Working Bikes' Matt Weber has created sculptures out of recycled bike parts, including one that he calls Ferris Cycle. I spoke with Weber about bike art he has created --
DG: How did you first get the idea to make bike art?
MW: I first got the idea to make bike art when I started doing custom paint jobs on my bikes which required taking the whole bike apart, stripping it down, painting, then building it up. I began to realize that a bike itself is a canvas for creation. When I was at Valparaiso University I signed on to be props master for the play Home Free, which required a Ferris Wheel that looked like it was made out of junk and stuff you would find around the house. This is where my knowledge of bikes became really handy. I used an old BMX frame cut it up to make a stand, then used a 20" wheel and pencils to build the what I later called Ferris Cycle. It worked extremely well and looks quite odd at that, being a wheel that can spin on an X, Y and Z axis.

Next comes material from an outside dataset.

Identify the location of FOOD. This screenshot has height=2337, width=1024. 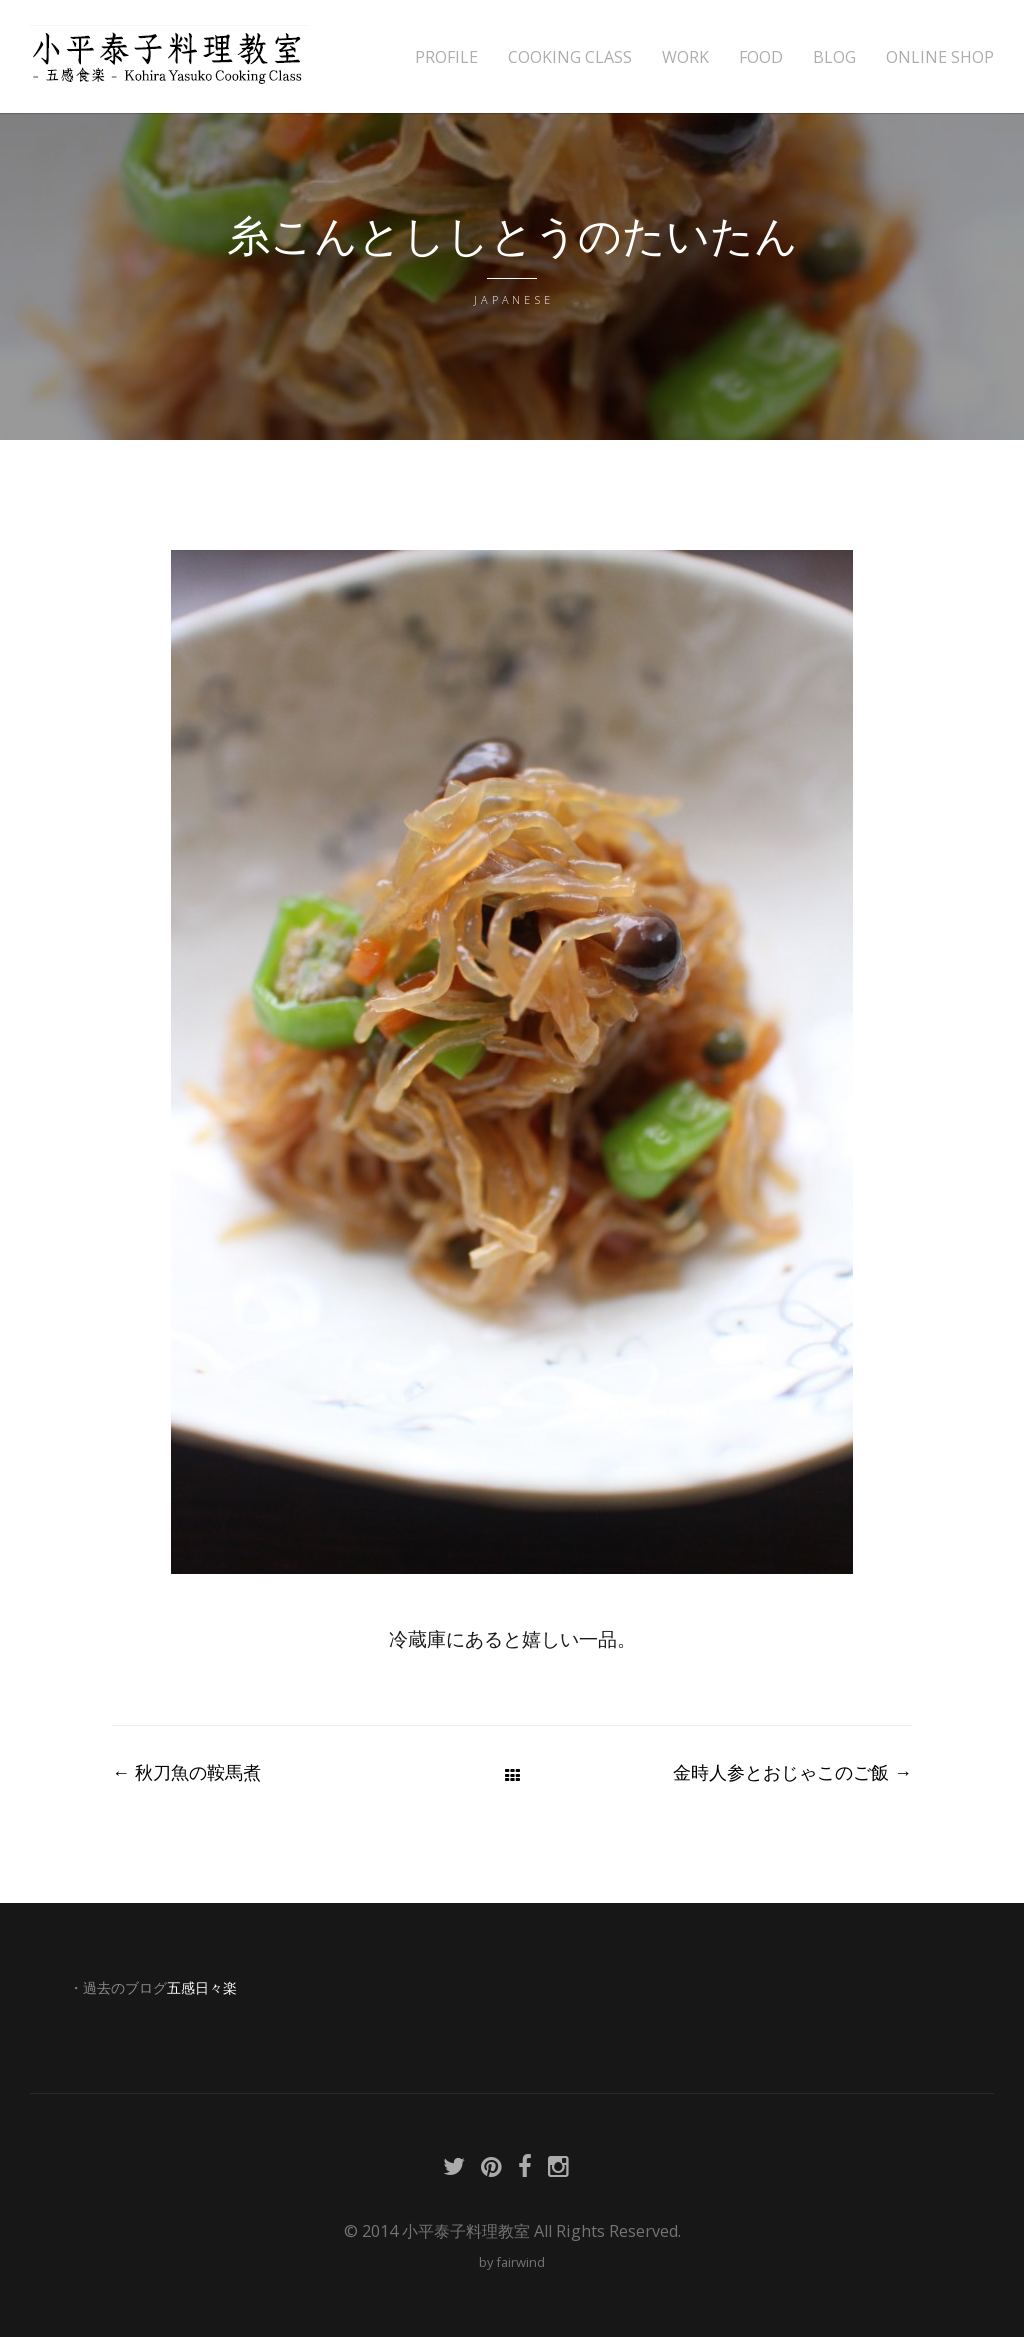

DG: Can every part of a bicycle be recycled -- as part of another bicycle, or as something that can turn into bike art?
MW: Absolutely, my love of bikes as a form of transportation and man-powered mechanical genius has inspired me to use all parts of the bike, as Native Indians used all parts of a buffalo.
DG: What are some other things that you've made out of bicycle parts?
MW: I've made jewelery, toys, and props and ever since I have joined forces with Working Bikes Cooperative. I'll keep on using bikes to make power generators, water pumps, and maybe even a house on wheels that you can ride from town to town spreading the joy and freedom of cycling.